First Author | Year | No of Patients | Age (yrs) | Men (%) | NYHA | LVEF (%) | QRS (ms) | Ischemic Origin of HF (%) |
---|---|---|---|---|---|---|---|---|
Sogaard | 2002 | 20 | 66 ± 8 | 85 | III–IV | 22 ± 6 | 176 ± 25 | 55 |
Sawhney | 2004 | 40 | 59.8 ± 12.1 | 70 | III–IV | 26 ± 5 | 176 ± 22 | 45 |
Leon | 2005 | 556 | 66 ± 11 | 59 | III–IV | 22 ± 7 | 164 ± 22 | 46 |
Boriani | 2006 | 121 | 67 ± 9 | 83 | III–IV | 24 ± 6 | 175 ± 22 | 63 |
Morales | 2006 | 38 | 69 ± 2 | 63 | III–IV | 25 ± 1 | 163 ± 4 | 34 |
Vidal | 2007 | 100 | 70 ± 8 | 81 | III–IV | 24 ± 7 | 175 ± 26 | 47 |
Boriani | 2009 | 48 | 68 ± 9 | 81 | III–IV | 21 ± 6 | 176 ± 15 | 71 |
Marsan | 2009 | 69 | 66 ± 10 | 84 | III–IV | 23 ± 8 | 163 ± 32 | 59 |
Duvall | 2010 | 43 | 65 ± 12 | 66 | III–IV | 26 ± 8 | 151 ± 29 | 39 |
Abraham | 2012 | 238 | 67 ± 10 | 78 | III–IV | 23 ± 7 | 156 ± 20 | 78 |
Sonne | 2012 | 25 | 67 ± 11 | 56 | III–IV | 23 ± 7 | 160 (122–198) | 56 |
Shanmugam | 2013 | 72 | 73 ± 12,5 | 71 | III–IV | 29 ± 8 | 160 ± 29 | 56 |
Xu | 2013 | 61 | 66 ± 9 | 83 | III–IV | 25 ± 9 | 181 ± 28 | 35 |
Significant improvement in LVEF resulting from CRT optimization was seen in 6 of 10 studies comprising relevant information on this parameter. The effect was neutral in 1 study and insignificant in 1 study favoring optimization and in 1 study favoring controls. Overall, the WMD in LVEF between the optimized and control groups was 2.6% (95% CI 0.8 to 4.4, p = 0.001; Figure 2 ). Funnel plot analysis revealed no significant publication bias (Kendall’s τ = 0.22, p = 0.37).

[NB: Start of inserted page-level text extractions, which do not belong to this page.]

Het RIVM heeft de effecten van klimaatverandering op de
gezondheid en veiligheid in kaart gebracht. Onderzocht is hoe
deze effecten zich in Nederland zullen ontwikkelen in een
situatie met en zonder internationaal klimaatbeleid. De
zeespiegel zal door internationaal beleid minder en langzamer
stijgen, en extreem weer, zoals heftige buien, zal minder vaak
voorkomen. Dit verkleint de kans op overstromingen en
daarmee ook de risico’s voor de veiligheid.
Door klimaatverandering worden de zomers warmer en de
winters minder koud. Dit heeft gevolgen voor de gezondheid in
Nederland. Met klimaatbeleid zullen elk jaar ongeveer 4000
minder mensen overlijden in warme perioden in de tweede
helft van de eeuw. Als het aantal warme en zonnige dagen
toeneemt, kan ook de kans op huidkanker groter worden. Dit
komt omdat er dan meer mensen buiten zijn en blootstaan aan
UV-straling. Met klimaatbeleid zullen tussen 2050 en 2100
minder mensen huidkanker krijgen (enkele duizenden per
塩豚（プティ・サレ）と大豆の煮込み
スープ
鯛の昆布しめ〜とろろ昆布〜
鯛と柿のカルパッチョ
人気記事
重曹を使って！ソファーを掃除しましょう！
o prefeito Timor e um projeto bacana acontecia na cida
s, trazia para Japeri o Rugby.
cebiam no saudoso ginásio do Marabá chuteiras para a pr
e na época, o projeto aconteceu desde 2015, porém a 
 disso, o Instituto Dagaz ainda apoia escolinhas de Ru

The subanalysis evaluating the effect of adding VV optimization to already optimized AV interval, performed in the set of 5 studies, also demonstrated a significant increase in LVEF (WMD 2.9%, 95% CI 0.8 to 4.4, p = 0.03; Figure 3 ). Collating 3 studies with AV optimization only showed no significant improvement in LVEF in the optimized group (WMD 2.0%, 95% CI −1.1 to 4.7, p = 0.49; Figure 4 ).

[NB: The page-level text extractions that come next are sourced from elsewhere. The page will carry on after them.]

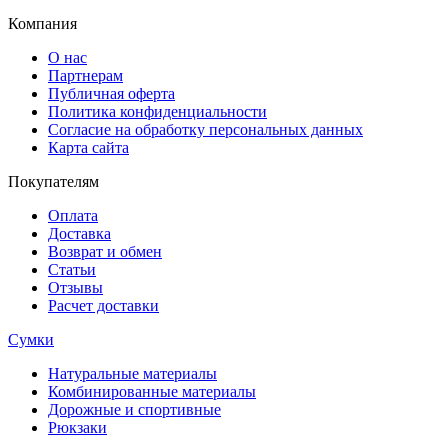
Компания
О нас
Партнерам
Публичная оферта
Политика конфиденциальности
Согласие на обработку персональных данных
Карта сайта
Покупателям
Оплата
Доставка
Возврат и обмен
Статьи
Отзывы
Расчет доставки
Сумки
Натуральные материалы
Комбинированные материалы
Дорожные и спортивные
Рюкзаки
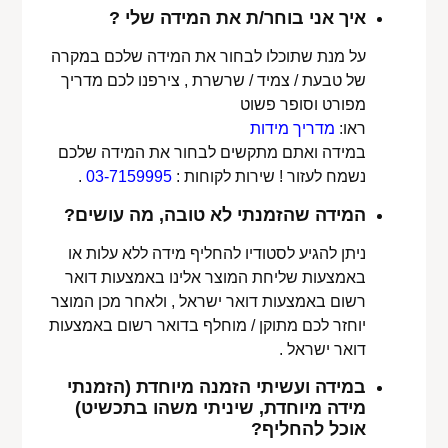
איך אני בוחר/ת את המידה שלי ?
על מנת שתוכלו לבחור את המידה שלכם במקרה
של טבעת / צמיד / שרשרת , צירפנו לכם מדריך
מפורט וסופר פשוט
ראו:
מדריך מידות
במידה ואתם מתקשים לבחור את המידה שלכם
נשמח לעזור ! שירות לקוחות :
03-7159995
.
המידה שהזמנתי לא טובה, מה עושים?
ניתן להגיע לסטודיו להחליף מידה ללא עלות או
באמצעות שליחת המוצר אלינו באמצעות דואר
רשום באמצעות דואר ישראל , ולאחר מכן המוצר
יוחזר לכם מתוקן / מוחלף בדואר רשום באמצעות
דואר ישראל .
במידה ועשיתי הזמנה מיוחדת (הזמנתי
מידה מיוחדת, שיניתי משהו בתכשיט)
אוכל להחליף?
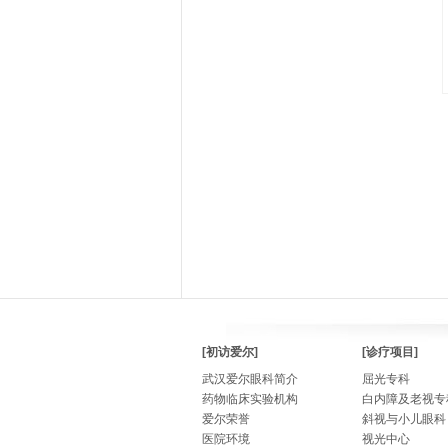
[初访爱尔]
[诊疗项目]
武汉爱尔眼科简介
屈光专科
药物临床实验机构
白内障及老视专
爱尔荣誉
斜视与小儿眼科
医院环境
视光中心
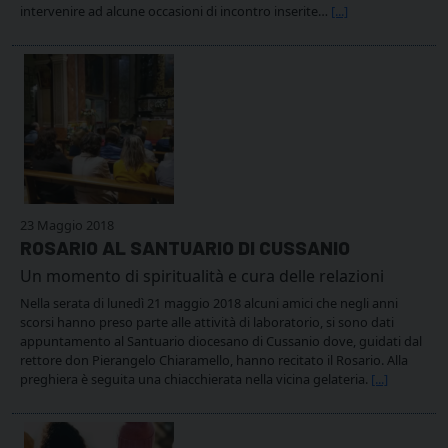
intervenire ad alcune occasioni di incontro inserite…
[...]
23 Maggio 2018
ROSARIO AL SANTUARIO DI CUSSANIO
Un momento di spiritualità e cura delle relazioni
Nella serata di lunedì 21 maggio 2018 alcuni amici che negli anni
scorsi hanno preso parte alle attività di laboratorio, si sono dati
appuntamento al Santuario diocesano di Cussanio dove, guidati dal
rettore don Pierangelo Chiaramello, hanno recitato il Rosario. Alla
preghiera è seguita una chiacchierata nella vicina gelateria.
[...]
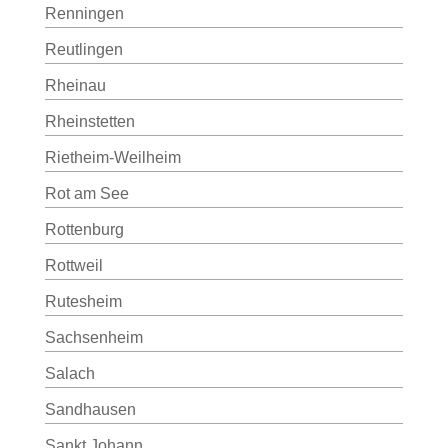
Renningen
Reutlingen
Rheinau
Rheinstetten
Rietheim-Weilheim
Rot am See
Rottenburg
Rottweil
Rutesheim
Sachsenheim
Salach
Sandhausen
Sankt Johann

A mixed-effects metaregression of all 10 studies reporting LVEF demonstrated that increase in LVEF was independent of patients’ age (p = 0.86), baseline LVEF (p = 0.92), time interval between implantation and optimization (p = 0.65), and follow-up duration (p = 0.50). However, response was negatively associated with HF of ischemic origin (percentage of ischemic patients as a moderator variable, p = 0.04; Figure 5 ). The influence of ischemic origin of HF on LVEF improvement was not shown in the metaregression performed in 5 studies evaluating the effect of VV optimization (p = 0.27).

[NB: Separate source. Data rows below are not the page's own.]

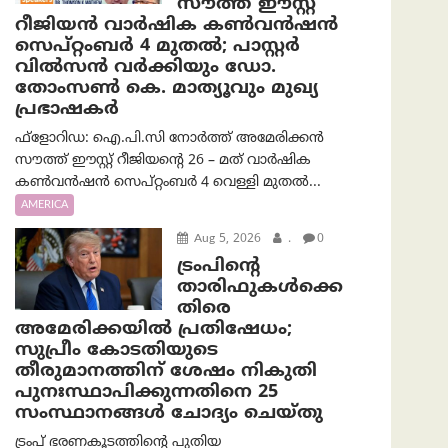
സൗത്ത് ഈസ്റ്റ്
റീജിയൻ വാർഷിക കൺവൻഷൻ
സെപ്റ്റംബർ 4 മുതൽ; പാസ്റ്റർ
വിൽസൻ വർക്കിയും ഡോ.
തോംസൺ കെ. മാത്യൂവും മുഖ്യ
പ്രഭാഷകർ
ഫ്ളോറിഡ: ഐ.പി.സി നോർത്ത് അമേരിക്കൻ
സൗത്ത് ഈസ്റ്റ് റീജിയന്റെ 26 – മത് വാർഷിക
കൺവൻഷൻ സെപ്റ്റംബർ 4 വെള്ളി മുതൽ...
AMERICA
Aug 5, 2026
.
0
ട്രംപിന്റെ
താരിഫുകൾക്കെ
തിരെ
അമേരിക്കയില്‍ പ്രതിഷേധം;
സുപ്രീം കോടതിയുടെ
തീരുമാനത്തിന് ശേഷം നികുതി
പുനഃസ്ഥാപിക്കുന്നതിനെ 25
സംസ്ഥാനങ്ങൾ ചോദ്യം ചെയ്തു
ട്രംപ് ഭരണകൂടത്തിന്റെ പുതിയ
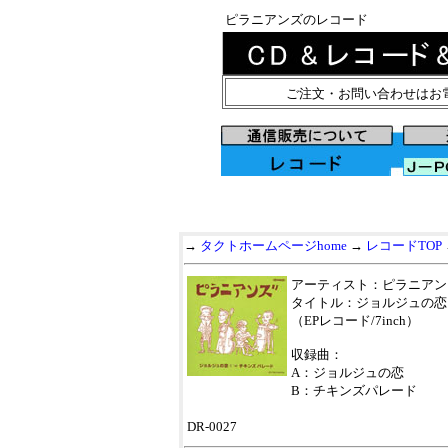
ピラニアンズのレコード
ご注文・お問い合わせはお
→
タクトホームページhome
→
レコードTOP
アーティスト：ピラニアン
タイトル：ジョルジュの恋
（EPレコード/7inch）
収録曲：
A：ジョルジュの恋
B：チキンズパレード
DR-0027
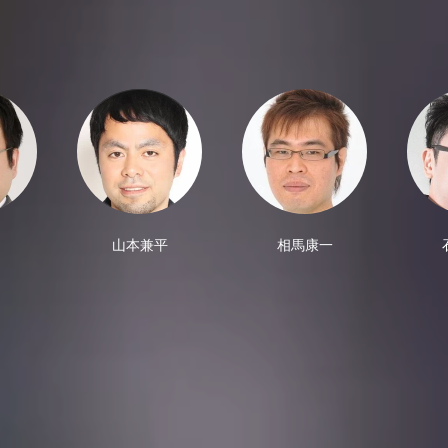
山本兼平
相馬康一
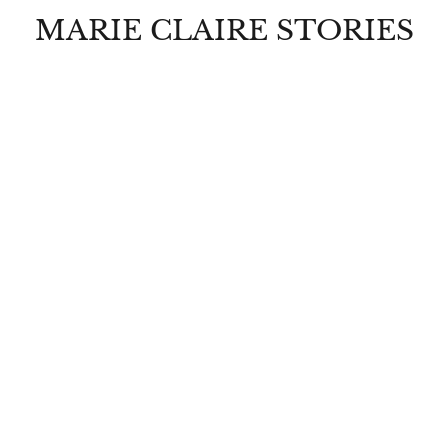
MARIE CLAIRE STORIES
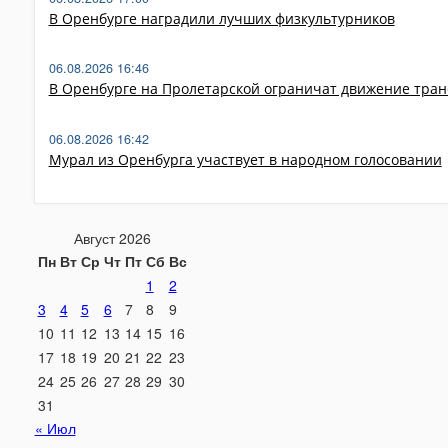
В Оренбурге наградили лучших физкультурников
06.08.2026 16:46
В Оренбурге на Пролетарской ограничат движение тран
06.08.2026 16:42
Мурал из Оренбурга участвует в народном голосовании
Август 2026
Пн
Вт
Ср
Чт
Пт
Сб
Вс
1
2
3
4
5
6
7
8
9
10
11
12
13
14
15
16
17
18
19
20
21
22
23
24
25
26
27
28
29
30
31
« Июл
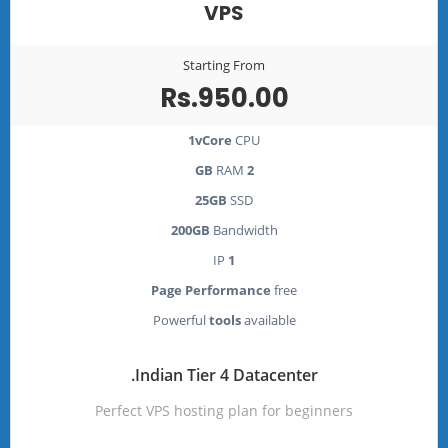
VPS
Starting From
Rs.950.00
1vCore
CPU
RAM
2 GB
25GB
SSD
200GB
Bandwidth
IP
1
Page Performance
free
Powerful
tools
available
Indian Tier 4 Datacenter.
Perfect VPS hosting plan for beginners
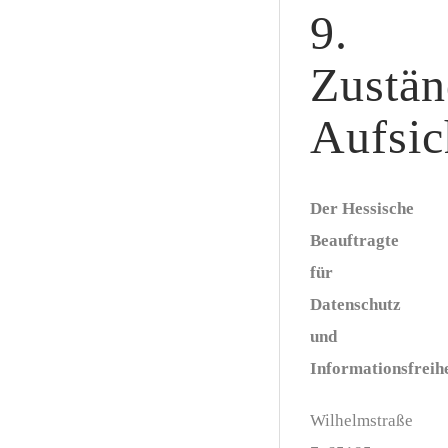
9.
Zustän
Aufsic
Der Hessische
Beauftragte
für
Datenschutz
und
Informationsfreihe
Wilhelmstraße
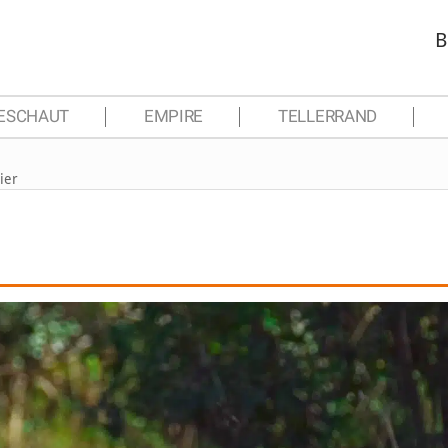
B
ESCHAUT
EMPIRE
TELLERRAND
ier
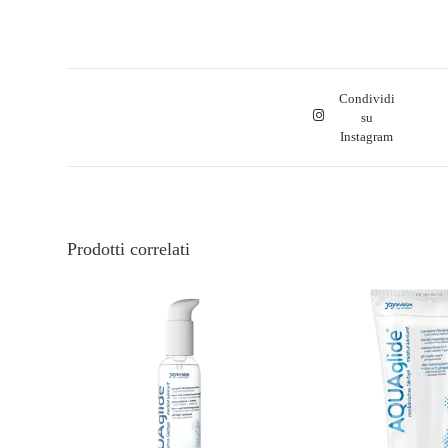
Condividi
su
Instagram
Prodotti correlati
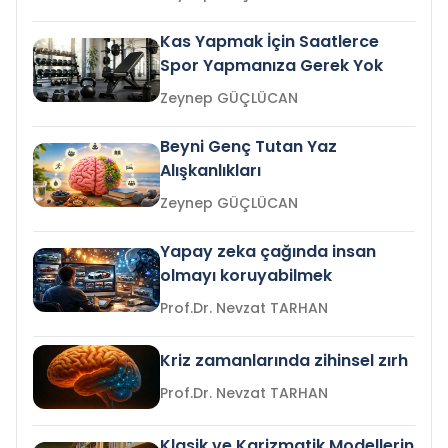
Kas Yapmak İçin Saatlerce
Spor Yapmanıza Gerek Yok
Zeynep GÜÇLÜCAN
Beyni Genç Tutan Yaz
Alışkanlıkları
Zeynep GÜÇLÜCAN
Yapay zeka çağında insan
olmayı koruyabilmek
Prof.Dr. Nevzat TARHAN
Kriz zamanlarında zihinsel zırh
Prof.Dr. Nevzat TARHAN
Klasik ve Karizmatik Modellerin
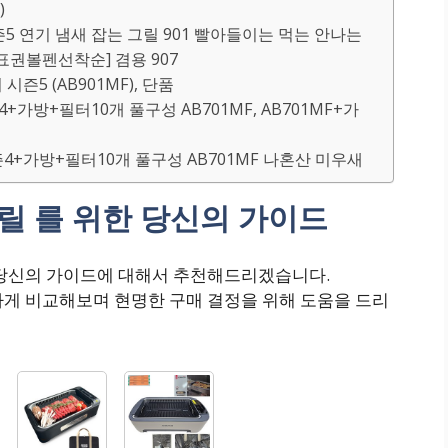
)
 시즌5 연기 냄새 잡는 그릴 901 빨아들이는 먹는 안나는
권볼펜선착순] 겸용 907
시즌5 (AB901MF), 단품
+가방+필터10개 풀구성 AB701MF, AB701MF+가
즌4+가방+필터10개 풀구성 AB701MF 나혼산 미우새
릴 를 위한 당신의 가이드
 당신의 가이드에 대해서 추천해드리겠습니다.
하게 비교해보며 현명한 구매 결정을 위해 도움을 드리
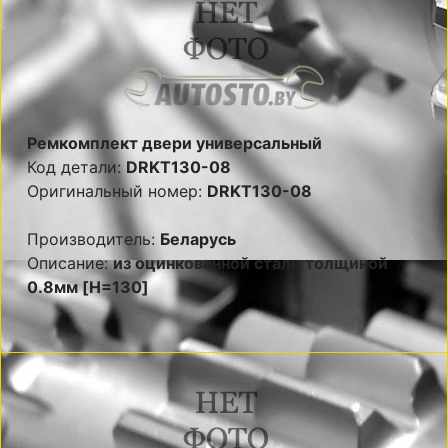
Ремкомплект двери универсальный
Код детали:
DRKT130-08
Оригинальный номер:
DRKT130-08
Производитель:
Беларусь
Описание:
из оцинкованной стали толщиной
0.8мм [H=130]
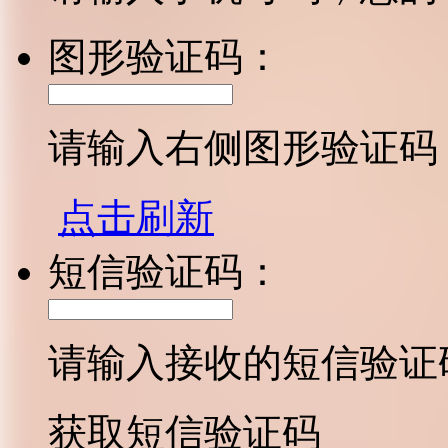
图形验证码：
请输入右侧图形验证码
点击刷新
短信验证码：
请输入接收的短信验证
获取短信验证码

Pooled analysis including 6 studies providing data on 6MWD and quality of life exhibited no significant improvements in these parameters with CRT optimization (WMD 12 m, 95% CI −23 to 48, p = 0.49 for 6MWD and 3.6, 95% CI −2.2 to 9.5, p = 0.22 for quality of life; Figure 6 ). Likewise, no statistical significance was found when 3 studies evaluating VV optimization were analyzed together (WMD −15 m, 95% CI −66 to 36, p = 0.56 for 6MWD and −0.6, 95% CI −9.3 to 8.1, p = 0.88 for quality of life). Funnel plot analysis showed no significant publication bias (Kendall’s τ = −0.67, p = 0.30 for 6MWD and τ = 0.27, p = 0.45 for quality of life).